__TASK DESCRIPTION__
Output only the lines below from the one containing "If you book" to the one containing "cheapest flight available.", exactly as written, both ends kept.

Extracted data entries

------

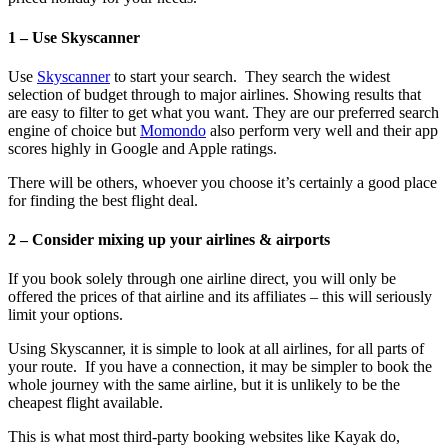
1 – Use Skyscanner
Use
Skyscanner
to start your search. They search the widest
selection of budget through to major airlines. Showing results that
are easy to filter to get what you want. They are our preferred search
engine of choice but
Momondo
also perform very well and their app
scores highly in Google and Apple ratings.
There will be others, whoever you choose it’s certainly a good place
for finding the best flight deal.
2 – Consider mixing up your airlines & airports
If you book solely through one airline direct, you will only be
offered the prices of that airline and its affiliates – this will seriously
limit your options.
Using Skyscanner, it is simple to look at all airlines, for all parts of
your route. If you have a connection, it may be simpler to book the
whole journey with the same airline, but it is unlikely to be the
cheapest flight available.
This is what most third-party booking websites like Kayak do,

------

__OUTPUT BELOW__
If you book solely through one airline direct, you will only be
offered the prices of that airline and its affiliates – this will seriously
limit your options.
Using Skyscanner, it is simple to look at all airlines, for all parts of
your route. If you have a connection, it may be simpler to book the
whole journey with the same airline, but it is unlikely to be the
cheapest flight available.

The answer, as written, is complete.